What would Chung' Kuo be like if everyone were wired?

He had run various scenarios through his head. For instance, the Seven might limit the use of wiring to known criminals and political dissidents. Or, at the other extreme, they might wire everyone, even their wives and cousins. Not only that, but there was the nature of the wiring to consider. Was it to be a simple tracing mechanism, or would it be more complex? Would they be content to use it as a method of policing Chung Kuo's vast population, or would they seek to change behavior by its use?

This last caused him much concern, for the wire held a far greater potential for manipulation than Li Yuan probably envisaged. When one began to tinker with the human mind there was no limit to the subtle changes one might make. It was possible—even quite simple—to create attractions and aversions, to mold a thousand million personalities to a single mental template and make the species docile, timid, uncreative. But was that worse than what was happening anyway? It could be argued that Chung Kuo, the great Utopian City of Tsao Ch'un, had been created for that very purpose, to geld Mankind and to keep the curious beast within his bars. In such a light this latest step—this plan to wire each individual—was merely a perfection of that scheme. Restraint alone had failed. The bars were not enough. Now they must put the bars—the walls—within, or see the whole vast edifice come crashing down. It was an unsettling thought.
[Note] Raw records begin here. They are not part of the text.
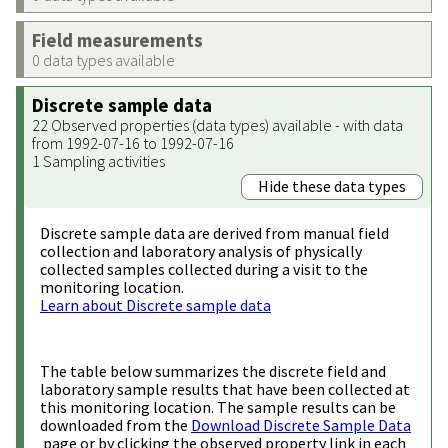
Field measurements
0 data types available
Discrete sample data
22 Observed properties (data types) available - with data
from 1992-07-16 to 1992-07-16
1 Sampling activities
Hide these data types
Discrete sample data are derived from manual field
collection and laboratory analysis of physically
collected samples collected during a visit to the
monitoring location.
Learn about Discrete sample data
The table below summarizes the discrete field and
laboratory sample results that have been collected at
this monitoring location. The sample results can be
downloaded from the
Download Discrete Sample Data
page or by clicking the observed property link in each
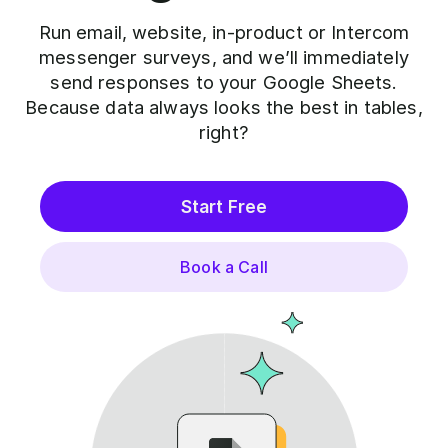
Run email, website, in-product or Intercom
messenger surveys, and we’ll immediately
send responses to your Google Sheets.
Because data always looks the best in tables,
right?
Start Free
Book a Call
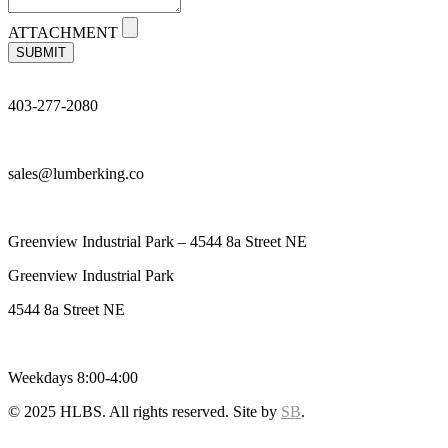
ATTACHMENT
SUBMIT
403-277-2080
sales@lumberking.co
Greenview Industrial Park – 4544 8a Street NE
Greenview Industrial Park
4544 8a Street NE
Weekdays 8:00-4:00
© 2025 HLBS. All rights reserved. Site by
SB
.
Against this he set three things: his 'duty* to Li Yuan; his certainty that with him or without, this thing would be; and, last, the simple challenge of the thing.

He had tried to convince himself that he owed nothing to any man, but the truth was otherwise. His fate had always been in the hands of others. And wasn't that so for all men? Wasn't even the most basic thing—a man's existence—dependent upon a consensus among those he lived with, an agreement to let him be? Hadn't he learned that much in the Clay? No man was truly free. No man had any rights but those granted him by his fellows. In Li Yuan's favor, the Prince at least had recognized his worth and given him this chance. Surely that deserved repayment of some kind?
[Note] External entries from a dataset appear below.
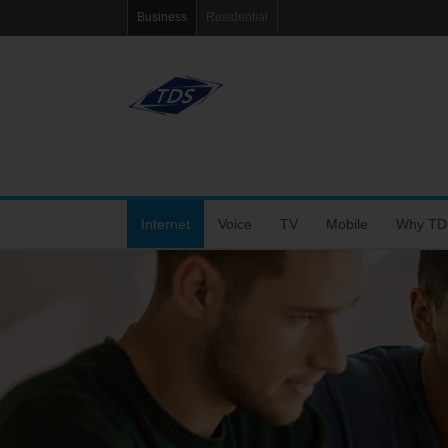
Business
Residential
Internet
Voice
TV
Mobile
Why TD
Fiber Internet
VoIP Solutions
Features
Coverage Map
Tools
Choose the Right Speed
Business Voice Line
Packages
Bring Your Own P
Blog
Dedicated Fiber and MetroEthernet
Bar & Restaurant Package
Support
eRate
Wi-Fi+
TV Support
My Mobile Account
Agent Po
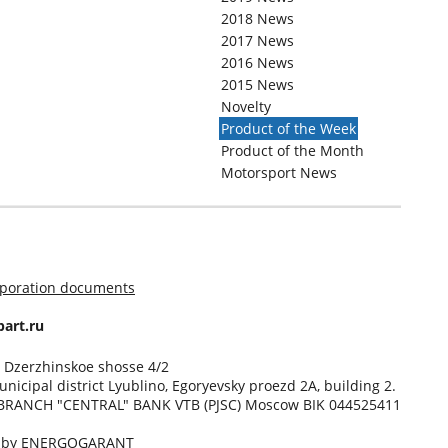
2018 News
2017 News
2016 News
2015 News
Novelty
Product of the Week
Product of the Month
Motorsport News
rporation documents
art.ru
, Dzerzhinskoe shosse 4/2
unicipal district Lyublino, Egoryevsky proezd 2A, building 2.
BRANCH "CENTRAL" BANK VTB (PJSC) Moscow BIK 044525411
d by
ENERGOGARANT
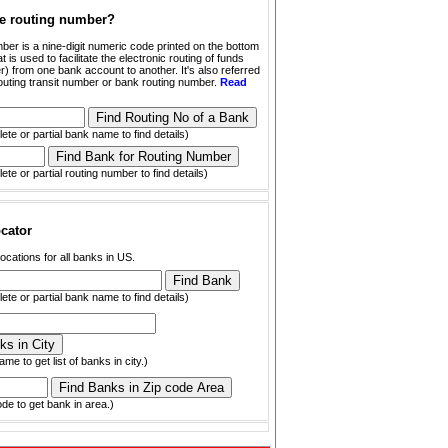
he routing number?
ber is a nine-digit numeric code printed on the bottom
t is used to facilitate the electronic routing of funds
) from one bank account to another. It's also referred
outing transit number or bank routing number.
Read
ete or partial bank name to find details)
ete or partial routing number to find details)
cator
ocations for all banks in US.
ete or partial bank name to find details)
ame to get list of banks in city.)
ode to get bank in area.)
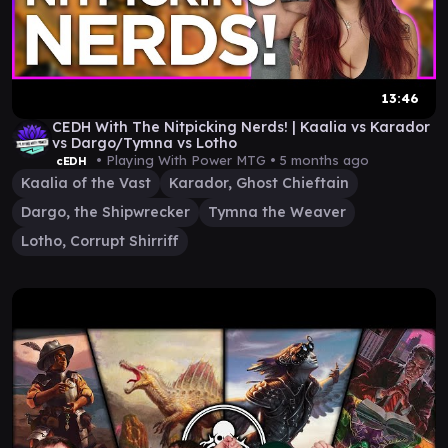
13:46
CEDH With The Nitpicking Nerds! | Kaalia vs Karador
vs Dargo/Tymna vs Lotho
• Playing With Power MTG •
5 months ago
cEDH
Kaalia of the Vast
Karador, Ghost Chieftain
Dargo, the Shipwrecker
Tymna the Weaver
Lotho, Corrupt Shirriff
As to the second matter, he was certain now that only total catastrophe could prevent Li Yuan's scheme from becoming a reality. Indeed, catastrophe now seemed the sole alternative to the Wiring Project. The fuse had been lit long ago, in the Seven's refusal to confront the problem of massive population increases. Their reluctance to tackle that fundamental, a decision shaped by their veneration of the family and of the right of every man to have sons, had hampered any attempt to balance the slow increase in resources against the overwhelming increase in demand and make of Chung Kuo the Utopia it was meant to be. But that was nothing new; it was an age-old problem, a problem that the emperors of Chung Kuo had been forced to face for more than two thousand years. Famine and plague and revolution were the price of such imbalance, and they would come again— unless the tide were turned, the great generative force harnessed. But that would not happen without an evolutionary change in the species. In the meantime, this—this artificial means—would have to do. The Seven had no option. They would have to wire or go under.